(Extracted records)
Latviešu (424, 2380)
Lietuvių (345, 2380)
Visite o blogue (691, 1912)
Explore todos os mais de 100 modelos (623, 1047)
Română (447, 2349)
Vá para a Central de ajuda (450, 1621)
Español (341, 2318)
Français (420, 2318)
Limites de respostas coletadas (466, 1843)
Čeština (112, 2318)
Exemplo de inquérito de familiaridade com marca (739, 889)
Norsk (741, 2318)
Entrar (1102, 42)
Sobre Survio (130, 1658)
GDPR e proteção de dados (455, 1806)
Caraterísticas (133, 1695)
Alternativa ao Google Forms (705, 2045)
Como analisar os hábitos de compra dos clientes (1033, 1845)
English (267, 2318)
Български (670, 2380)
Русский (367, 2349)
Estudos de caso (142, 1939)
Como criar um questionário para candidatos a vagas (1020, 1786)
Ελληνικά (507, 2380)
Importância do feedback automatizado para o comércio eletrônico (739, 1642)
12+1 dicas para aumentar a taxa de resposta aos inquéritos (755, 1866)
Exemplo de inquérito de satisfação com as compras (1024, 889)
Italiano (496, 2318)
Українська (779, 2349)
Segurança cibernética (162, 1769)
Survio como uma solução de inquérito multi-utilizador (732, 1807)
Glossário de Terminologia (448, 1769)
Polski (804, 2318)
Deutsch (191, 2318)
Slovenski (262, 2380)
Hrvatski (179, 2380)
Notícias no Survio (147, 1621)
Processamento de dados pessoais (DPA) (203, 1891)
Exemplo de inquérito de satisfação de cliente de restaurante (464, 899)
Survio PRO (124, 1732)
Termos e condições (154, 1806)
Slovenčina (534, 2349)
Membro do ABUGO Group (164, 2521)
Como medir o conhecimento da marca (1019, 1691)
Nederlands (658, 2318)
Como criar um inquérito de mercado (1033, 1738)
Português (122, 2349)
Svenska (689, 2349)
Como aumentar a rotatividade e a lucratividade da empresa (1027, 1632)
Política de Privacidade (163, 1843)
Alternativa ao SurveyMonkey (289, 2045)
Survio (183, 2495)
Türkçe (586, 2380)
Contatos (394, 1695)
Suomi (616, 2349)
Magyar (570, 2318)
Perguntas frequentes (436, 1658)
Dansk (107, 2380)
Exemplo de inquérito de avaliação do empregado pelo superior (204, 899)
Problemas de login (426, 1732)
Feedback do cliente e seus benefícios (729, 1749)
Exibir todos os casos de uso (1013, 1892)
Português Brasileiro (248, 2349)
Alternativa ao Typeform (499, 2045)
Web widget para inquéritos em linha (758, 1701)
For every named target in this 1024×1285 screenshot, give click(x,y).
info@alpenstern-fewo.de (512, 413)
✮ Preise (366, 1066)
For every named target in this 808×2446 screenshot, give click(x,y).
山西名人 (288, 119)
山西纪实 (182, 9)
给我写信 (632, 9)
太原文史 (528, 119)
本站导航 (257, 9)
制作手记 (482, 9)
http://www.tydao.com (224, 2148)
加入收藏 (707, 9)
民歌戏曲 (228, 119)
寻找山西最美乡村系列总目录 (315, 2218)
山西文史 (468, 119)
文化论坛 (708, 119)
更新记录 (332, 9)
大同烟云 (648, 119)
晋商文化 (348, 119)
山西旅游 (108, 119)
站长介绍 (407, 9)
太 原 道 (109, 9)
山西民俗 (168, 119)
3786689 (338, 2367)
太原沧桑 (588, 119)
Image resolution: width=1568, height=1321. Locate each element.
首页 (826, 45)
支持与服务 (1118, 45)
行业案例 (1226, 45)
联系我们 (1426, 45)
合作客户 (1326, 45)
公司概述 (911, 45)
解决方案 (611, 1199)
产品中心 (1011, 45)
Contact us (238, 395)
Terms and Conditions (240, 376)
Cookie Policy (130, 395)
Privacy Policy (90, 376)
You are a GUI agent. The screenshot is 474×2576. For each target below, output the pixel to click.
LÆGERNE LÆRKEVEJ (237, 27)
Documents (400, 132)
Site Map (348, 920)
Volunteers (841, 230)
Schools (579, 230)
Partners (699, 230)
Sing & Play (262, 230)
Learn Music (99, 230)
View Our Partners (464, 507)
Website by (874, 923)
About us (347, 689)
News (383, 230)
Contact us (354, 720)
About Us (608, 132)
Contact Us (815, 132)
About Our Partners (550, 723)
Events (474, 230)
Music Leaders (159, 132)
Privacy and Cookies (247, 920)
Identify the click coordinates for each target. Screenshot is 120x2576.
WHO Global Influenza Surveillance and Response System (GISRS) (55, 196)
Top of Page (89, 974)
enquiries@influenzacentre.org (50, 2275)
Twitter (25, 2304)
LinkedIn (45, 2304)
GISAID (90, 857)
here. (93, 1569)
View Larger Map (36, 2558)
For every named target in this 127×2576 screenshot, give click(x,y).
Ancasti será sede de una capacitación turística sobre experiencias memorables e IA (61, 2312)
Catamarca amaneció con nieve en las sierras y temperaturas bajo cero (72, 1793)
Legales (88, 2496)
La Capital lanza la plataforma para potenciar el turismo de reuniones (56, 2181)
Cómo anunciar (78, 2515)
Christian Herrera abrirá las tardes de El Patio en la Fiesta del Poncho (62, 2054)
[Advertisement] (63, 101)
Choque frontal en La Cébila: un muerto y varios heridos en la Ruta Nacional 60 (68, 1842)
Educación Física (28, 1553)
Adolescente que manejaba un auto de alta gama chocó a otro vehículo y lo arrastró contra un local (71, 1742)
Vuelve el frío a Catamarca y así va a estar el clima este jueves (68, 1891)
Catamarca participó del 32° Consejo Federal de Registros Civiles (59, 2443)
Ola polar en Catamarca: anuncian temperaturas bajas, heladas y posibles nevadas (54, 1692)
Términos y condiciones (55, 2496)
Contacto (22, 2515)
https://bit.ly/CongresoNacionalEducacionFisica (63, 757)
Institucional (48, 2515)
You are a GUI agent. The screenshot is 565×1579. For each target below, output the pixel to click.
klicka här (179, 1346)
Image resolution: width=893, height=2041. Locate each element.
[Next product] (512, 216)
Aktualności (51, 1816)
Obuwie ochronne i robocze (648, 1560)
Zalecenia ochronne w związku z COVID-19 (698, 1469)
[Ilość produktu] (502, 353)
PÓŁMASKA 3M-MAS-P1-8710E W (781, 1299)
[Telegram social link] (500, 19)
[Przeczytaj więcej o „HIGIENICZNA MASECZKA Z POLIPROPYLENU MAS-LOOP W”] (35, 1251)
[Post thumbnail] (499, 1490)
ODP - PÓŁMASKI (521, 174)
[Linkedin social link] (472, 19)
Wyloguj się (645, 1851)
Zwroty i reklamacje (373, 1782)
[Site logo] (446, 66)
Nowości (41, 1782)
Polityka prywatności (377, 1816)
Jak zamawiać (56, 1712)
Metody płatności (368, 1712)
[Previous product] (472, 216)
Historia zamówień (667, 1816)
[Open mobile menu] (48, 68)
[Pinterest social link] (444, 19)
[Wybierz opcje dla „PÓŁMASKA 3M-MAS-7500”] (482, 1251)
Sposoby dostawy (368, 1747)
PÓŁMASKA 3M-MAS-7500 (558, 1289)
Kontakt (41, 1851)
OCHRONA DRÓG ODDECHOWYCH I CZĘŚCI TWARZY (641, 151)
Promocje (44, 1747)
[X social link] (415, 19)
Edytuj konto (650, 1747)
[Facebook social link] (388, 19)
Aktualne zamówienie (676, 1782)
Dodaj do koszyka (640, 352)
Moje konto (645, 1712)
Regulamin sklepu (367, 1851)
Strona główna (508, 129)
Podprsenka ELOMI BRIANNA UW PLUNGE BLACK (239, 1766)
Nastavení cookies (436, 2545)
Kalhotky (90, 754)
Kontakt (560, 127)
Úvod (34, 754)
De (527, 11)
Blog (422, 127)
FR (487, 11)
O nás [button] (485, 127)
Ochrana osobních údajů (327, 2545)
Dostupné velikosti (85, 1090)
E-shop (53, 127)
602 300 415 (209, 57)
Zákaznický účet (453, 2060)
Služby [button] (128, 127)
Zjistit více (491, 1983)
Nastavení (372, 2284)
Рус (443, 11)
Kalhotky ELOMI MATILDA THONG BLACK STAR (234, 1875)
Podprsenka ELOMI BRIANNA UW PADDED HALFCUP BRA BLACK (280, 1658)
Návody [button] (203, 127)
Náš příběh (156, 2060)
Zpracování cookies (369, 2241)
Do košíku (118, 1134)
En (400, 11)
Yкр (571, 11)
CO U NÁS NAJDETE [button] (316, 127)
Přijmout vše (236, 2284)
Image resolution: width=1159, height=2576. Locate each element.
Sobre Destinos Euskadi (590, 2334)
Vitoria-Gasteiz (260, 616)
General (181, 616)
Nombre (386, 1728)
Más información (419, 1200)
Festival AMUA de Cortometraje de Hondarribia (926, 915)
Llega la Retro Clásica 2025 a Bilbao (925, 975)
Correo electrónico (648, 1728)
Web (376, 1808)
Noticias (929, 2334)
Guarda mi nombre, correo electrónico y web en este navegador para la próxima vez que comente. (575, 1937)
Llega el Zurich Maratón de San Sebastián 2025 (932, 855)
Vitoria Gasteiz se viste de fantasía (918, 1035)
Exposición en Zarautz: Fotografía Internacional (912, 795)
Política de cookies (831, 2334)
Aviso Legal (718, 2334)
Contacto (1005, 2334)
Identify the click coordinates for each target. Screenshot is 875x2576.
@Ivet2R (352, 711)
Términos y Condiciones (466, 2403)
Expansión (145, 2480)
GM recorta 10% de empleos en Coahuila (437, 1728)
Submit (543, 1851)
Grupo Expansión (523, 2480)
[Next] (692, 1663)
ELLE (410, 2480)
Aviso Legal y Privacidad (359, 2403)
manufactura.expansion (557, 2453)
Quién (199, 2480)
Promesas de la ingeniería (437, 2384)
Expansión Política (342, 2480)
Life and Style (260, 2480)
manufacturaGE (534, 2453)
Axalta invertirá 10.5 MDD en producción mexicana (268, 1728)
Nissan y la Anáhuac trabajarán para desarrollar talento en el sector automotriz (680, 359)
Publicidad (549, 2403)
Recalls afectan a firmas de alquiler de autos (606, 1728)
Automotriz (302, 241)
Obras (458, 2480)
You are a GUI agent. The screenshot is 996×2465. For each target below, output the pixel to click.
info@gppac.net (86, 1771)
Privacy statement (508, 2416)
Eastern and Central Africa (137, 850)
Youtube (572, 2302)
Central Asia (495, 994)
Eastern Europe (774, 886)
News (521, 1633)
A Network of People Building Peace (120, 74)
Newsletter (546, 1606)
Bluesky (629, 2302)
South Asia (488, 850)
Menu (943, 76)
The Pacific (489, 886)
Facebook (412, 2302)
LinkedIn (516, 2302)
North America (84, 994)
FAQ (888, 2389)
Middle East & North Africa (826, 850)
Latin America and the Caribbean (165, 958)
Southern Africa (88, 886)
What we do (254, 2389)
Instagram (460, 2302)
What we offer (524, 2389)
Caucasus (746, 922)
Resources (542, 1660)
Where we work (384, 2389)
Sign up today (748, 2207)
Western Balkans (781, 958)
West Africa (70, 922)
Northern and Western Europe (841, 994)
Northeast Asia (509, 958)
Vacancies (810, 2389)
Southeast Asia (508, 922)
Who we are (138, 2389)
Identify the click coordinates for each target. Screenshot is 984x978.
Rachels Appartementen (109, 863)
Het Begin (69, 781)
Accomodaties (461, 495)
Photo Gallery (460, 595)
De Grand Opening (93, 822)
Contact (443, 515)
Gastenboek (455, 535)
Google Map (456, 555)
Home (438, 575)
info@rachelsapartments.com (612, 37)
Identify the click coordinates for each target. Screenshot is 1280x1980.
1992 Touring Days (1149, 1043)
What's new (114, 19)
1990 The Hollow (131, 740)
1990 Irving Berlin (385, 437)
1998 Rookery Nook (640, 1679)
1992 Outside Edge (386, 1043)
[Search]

(YOUR GOAL)
Using the records above, copy word for word the line with "View Larger Map (36, 2558)", the line with "Legales (88, 2496)", and every line between them.

(PROBLEM SOLUTION)
View Larger Map (36, 2558)
For every named target in this 127×2576 screenshot, give click(x,y).
Ancasti será sede de una capacitación turística sobre experiencias memorables e IA (61, 2312)
Catamarca amaneció con nieve en las sierras y temperaturas bajo cero (72, 1793)
Legales (88, 2496)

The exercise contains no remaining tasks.